:: TASK BRIEF ::
Tell me how many lines in the entries below contain the word "that"; reply with the number and nothing else.

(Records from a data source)
• • • • •
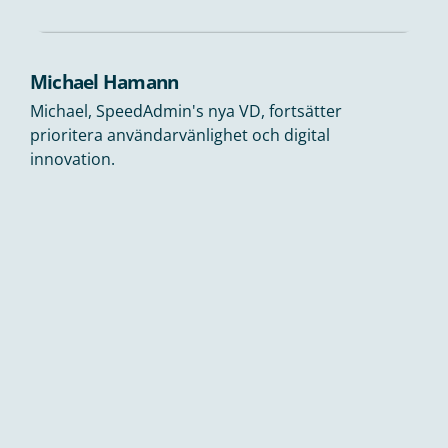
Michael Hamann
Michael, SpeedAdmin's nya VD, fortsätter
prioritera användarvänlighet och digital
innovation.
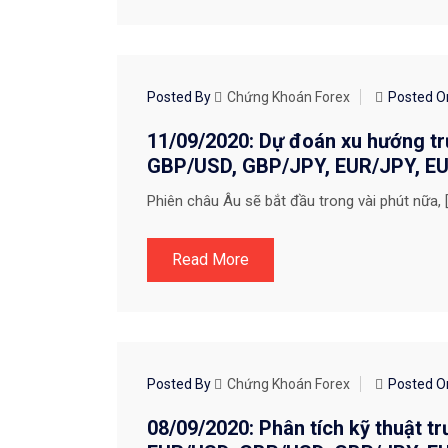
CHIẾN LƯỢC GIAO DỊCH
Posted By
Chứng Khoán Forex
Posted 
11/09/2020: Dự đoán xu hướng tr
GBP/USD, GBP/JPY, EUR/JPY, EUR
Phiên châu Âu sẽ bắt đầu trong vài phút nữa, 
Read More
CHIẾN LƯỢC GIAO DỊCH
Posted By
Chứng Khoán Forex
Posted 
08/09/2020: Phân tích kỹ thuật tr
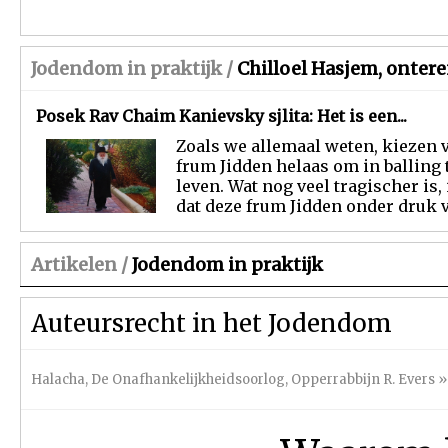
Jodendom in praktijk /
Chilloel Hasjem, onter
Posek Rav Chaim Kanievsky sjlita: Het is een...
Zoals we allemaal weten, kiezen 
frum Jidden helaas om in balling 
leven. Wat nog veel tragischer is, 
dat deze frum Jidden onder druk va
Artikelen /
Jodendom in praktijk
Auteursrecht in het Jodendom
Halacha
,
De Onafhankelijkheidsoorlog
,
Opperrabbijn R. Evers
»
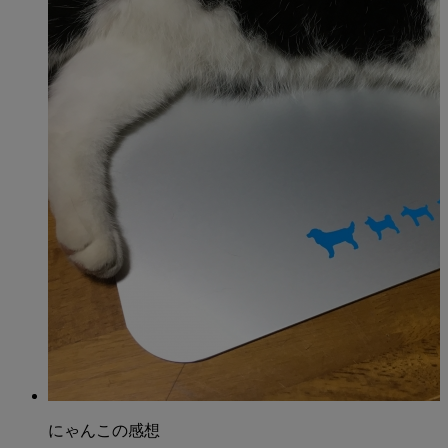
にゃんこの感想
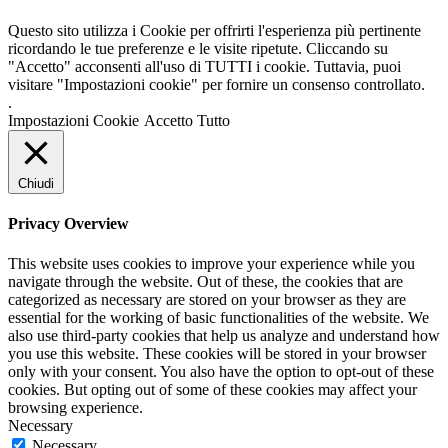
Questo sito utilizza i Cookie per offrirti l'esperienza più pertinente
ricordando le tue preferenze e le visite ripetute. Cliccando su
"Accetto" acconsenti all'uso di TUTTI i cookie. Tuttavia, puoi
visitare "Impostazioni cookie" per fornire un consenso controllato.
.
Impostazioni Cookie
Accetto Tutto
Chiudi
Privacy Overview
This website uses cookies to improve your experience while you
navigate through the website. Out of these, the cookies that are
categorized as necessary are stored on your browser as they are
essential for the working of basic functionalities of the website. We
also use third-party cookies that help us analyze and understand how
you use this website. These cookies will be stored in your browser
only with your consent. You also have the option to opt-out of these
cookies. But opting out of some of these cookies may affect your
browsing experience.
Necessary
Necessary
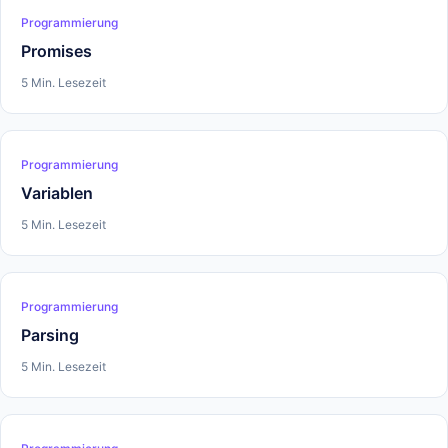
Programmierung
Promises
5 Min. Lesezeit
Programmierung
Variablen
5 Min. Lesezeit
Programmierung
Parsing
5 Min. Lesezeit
• • • • •
:: EXPECTED ANSWER ::
2